Consider the following function:
let example x = if true then "yay" else "nay"
Is there a way to analyse the function’s closure, so that I can somehow access the if-then-else expression inside of the function and get the two “else-then” sub expressions? Or maybe change the condition from true to false?
Imagine I cannot modify this function. This is always going to return “yay” no matter the input. Is there a way that I can access “nay” by looking at the function’s closure? Or maybe changing the condition from true to false, so that it evaluates to the else statement? Can this be done only using the Obj module?
Thanks in advance.
The short answer is “no”: simply speaking, the closure does not contain the expression themselves but the compiled machine code of the body of the function. There is no “object” that could be retrieved corresponding to one of the branches of the condition.
Perhaps the request would be clearer if you explained what you are actually trying to achieve.
I’m trying to do a programming challenge in my university. We were given a similar function, that has a “secret message” that is only visible when evaluating the function in a separate (private/unaccessible) interpreter. However, the else branch is not accessible, because the condition always evaluates to true.
Our objective is to, somehow figure out what the message in the else branch is using the Obj library, or maybe change the condition to “false” so that it evaluates the else branch.
If the compiler is smart enough, it will reduce
if true then a else b to
a, and will lost
b. Such an optimisation is quite trivial (far more than an efficient register allocations)
But the expression is inside of a function. Doesn’t the compiler need to evaluate the argument first so that we can recover the expression from the inside?
No inlining and constant propagation can be done inside bodies of function.
Typically, the native compiler (with or without flambda) optimizes your function to
let f _ = "yay"
If the actual code is less trivial, it is possible to have a condition that always evaluates to true but that the compiler cannot predict.
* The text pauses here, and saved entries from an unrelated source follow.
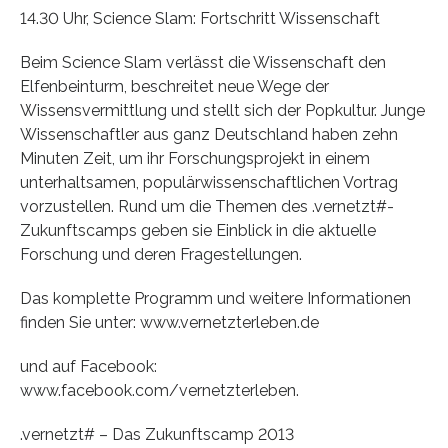
14.30 Uhr, Science Slam: Fortschritt Wissenschaft
Beim Science Slam verlässt die Wissenschaft den
Elfenbeinturm, beschreitet neue Wege der
Wissensvermittlung und stellt sich der Popkultur. Junge
Wissenschaftler aus ganz Deutschland haben zehn
Minuten Zeit, um ihr Forschungsprojekt in einem
unterhaltsamen, populärwissenschaftlichen Vortrag
vorzustellen. Rund um die Themen des .vernetzt#-
Zukunftscamps geben sie Einblick in die aktuelle
Forschung und deren Fragestellungen.
Das komplette Programm und weitere Informationen
finden Sie unter: www.vernetzterleben.de
und auf Facebook:
www.facebook.com/vernetzterleben.
.vernetzt# – Das Zukunftscamp 2013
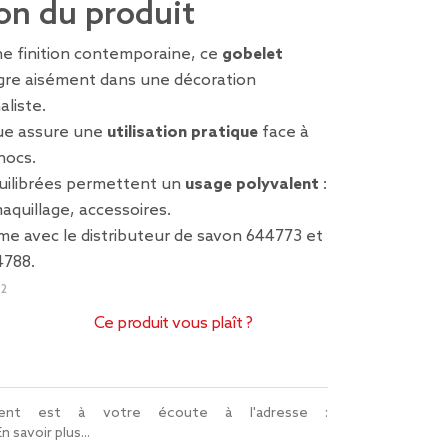
on du produit
ne finition contemporaine, ce
gobelet
gre aisément dans une décoration
aliste.
que assure une
utilisation pratique
face à
hocs.
uilibrées permettent un
usage polyvalent
:
aquillage, accessoires.
e avec le distributeur de savon 644773 et
4788.
62
Ce produit vous plaît ?
lient est à votre écoute à l'adresse :
En savoir plus...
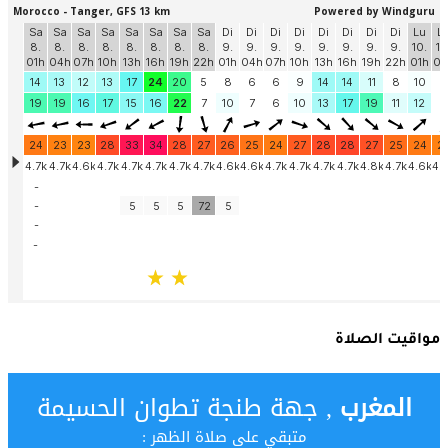
مواقيت الصلاة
You can construct an artificial example like this:
let example x = if Sys.opaque_identity true then "yay" else "nay"
This will still not allow you to recover the
"nay" payload without a low-level debugger though, as constant strings are never stored in closures.
However, here is a case where it may be possible:
let secret_payload = Sys.opaque_identity "nay"
let example x = if Sys.opaque_identity true then "yay" else secret_payload
If the compiler hasn’t done too much optimisation, then the
secret_payload variable will be part of
example’s closure and can be retrieved by inspecting the closure block (by trial and error, there is no guaranteed index at which it would be stored).
My colleague @zozozo has written a library, memgraph, which should help you a bit understanding the representation of OCaml values (including closures) in memory.